"I shall be willing to give it to you," she said, demurely, and waited expectantly, but he said nothing more. He was thinking of Margaret again.

"Do you know anything of Vincent's people—has he got any besides this brother out in Australia?" he asked.

"He's never spoken of them—not even of the brother, till last year. I must tell you frankly, Mr. Garratt, that I never liked him. He is a man who has rejected religion, and brought up his child to do the same."

"You know, it strikes me somehow that they are swells," Mr. Garratt said, confidentially, "who have done something shady; or perhaps he did something shady himself, there's never any telling. It may be that he was suddenly afraid of being found out, and has taken himself off altogether. You've only his word for it that he's got a brother, I suppose?"

Hannah looked at him, dismayed. This idea would cover many odd feelings and instincts that she had encouraged in regard to Mr. Vincent. That he should be some sort of criminal in disguise seemed feasible enough when she remembered his opinions, and that he should desert his wife and daughter would be a natural outcome of them.

"He had letters with the Australian postmark," she said, remembering this proof of her step-father's veracity.

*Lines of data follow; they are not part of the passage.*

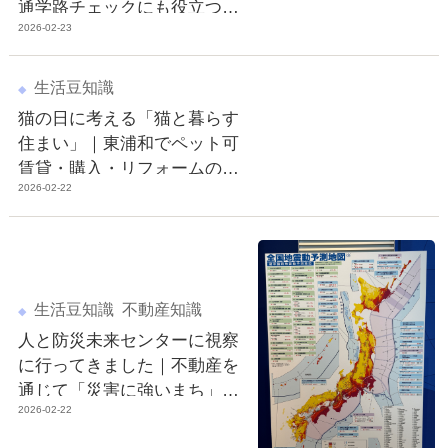
通学路チェックにも役立つ
2026-02-23
「時間帯別の注意点」
生活豆知識
猫の日に考える「猫と暮らす
住まい」｜東浦和でペット可
賃貸・購入・リフォームの後
2026-02-22
悔を減らすポイント
生活豆知識
不動産知識
人と防災未来センターに視察
に行ってきました｜不動産を
通じて「災害に強いまち」を
2026-02-22
考える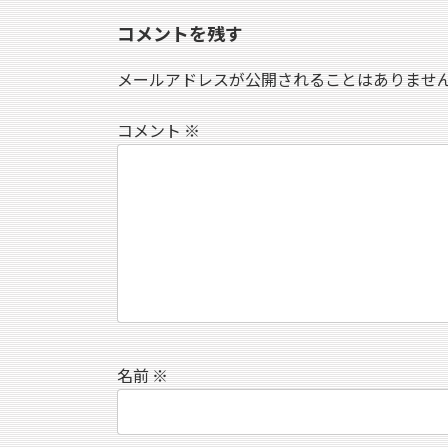
コメントを残す
メールアドレスが公開されることはありませ
コメント
※
名前
※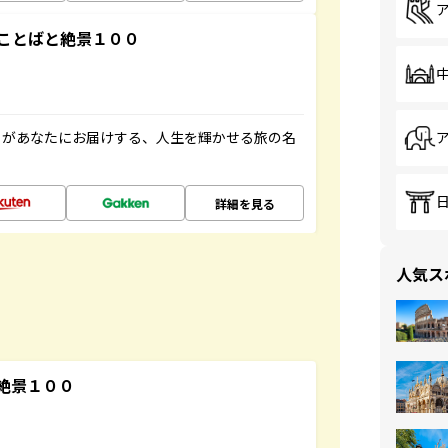
ことばと絶景１００
」があなたにお届けする、人生を輝かせる旅の名
詳細を見る
人気ス
絶景１００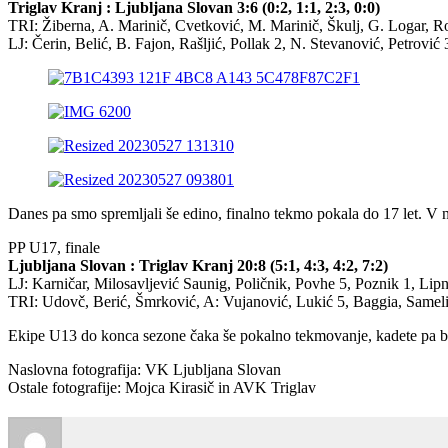
Triglav Kranj : Ljubljana Slovan 3:6 (0:2, 1:1, 2:3, 0:0)
TRI: Žiberna, A. Marinič, Cvetković, M. Marinič, Škulj, G. Logar, Ro
LJ: Čerin, Belić, B. Fajon, Rašljić, Pollak 2, N. Stevanović, Petrović
Danes pa smo spremljali še edino, finalno tekmo pokala do 17 let. V njej 
PP U17, finale
Ljubljana Slovan : Triglav Kranj 20:8 (5:1, 4:3, 4:2, 7:2)
LJ: Karničar, Milosavljević Saunig, Poličnik, Povhe 5, Poznik 1, Lipn
TRI: Udovč, Berić, Šmrković, A: Vujanović, Lukić 5, Baggia, Samelis,
Ekipe U13 do konca sezone čaka še pokalno tekmovanje, kadete pa b
Naslovna fotografija: VK Ljubljana Slovan
Ostale fotografije: Mojca Kirasič in AVK Triglav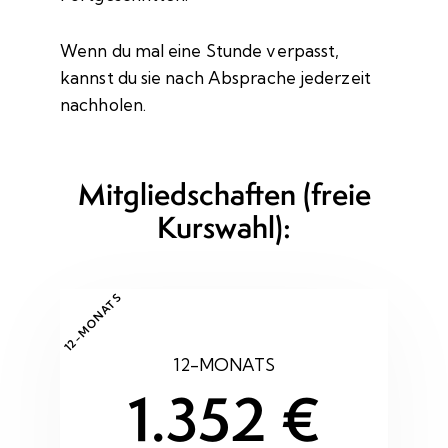
Wenn du mal eine Stunde verpasst,
kannst du sie nach Absprache jederzeit
nachholen.
Mitgliedschaften (freie
Kurswahl):
12-MONATS
12-MONATS
1.352 €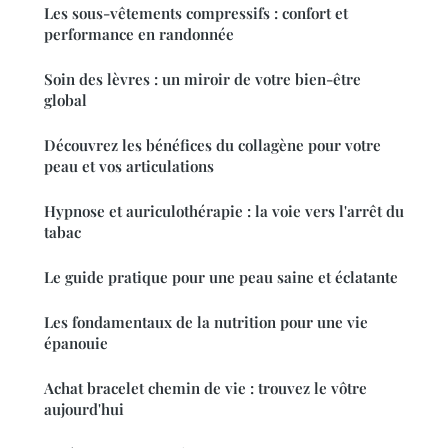
Les sous-vêtements compressifs : confort et
performance en randonnée
Soin des lèvres : un miroir de votre bien-être
global
Découvrez les bénéfices du collagène pour votre
peau et vos articulations
Hypnose et auriculothérapie : la voie vers l'arrêt du
tabac
Le guide pratique pour une peau saine et éclatante
Les fondamentaux de la nutrition pour une vie
épanouie
Achat bracelet chemin de vie : trouvez le vôtre
aujourd'hui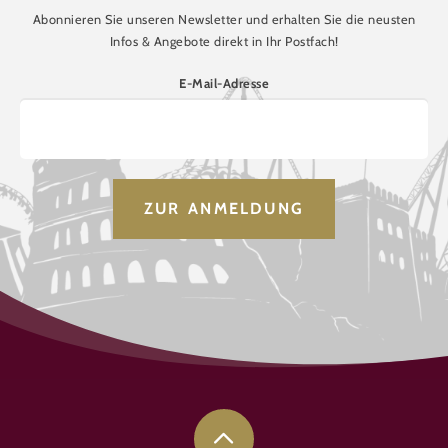
Abonnieren Sie unseren Newsletter und erhalten Sie die neusten
Infos & Angebote direkt in Ihr Postfach!
E-Mail-Adresse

"They might be managed," Mr. Garratt answered, in a knowing manner that added to Hannah's consternation.

"There's some one that knows him come to see mother now. I was looking for Margaret, and didn't stay to hear his name."

"It's probably the gent who's taken the house on the hill; we might go and see what he's like," Mr. Garratt said, quickly, and turned towards the house, elated at the thought of meeting on terms of more or less equality some one whom in the ordinary course he would have had to treat with the respect due to a superior.

But Sir George Stringer had been and gone. He was just going when Margaret returned.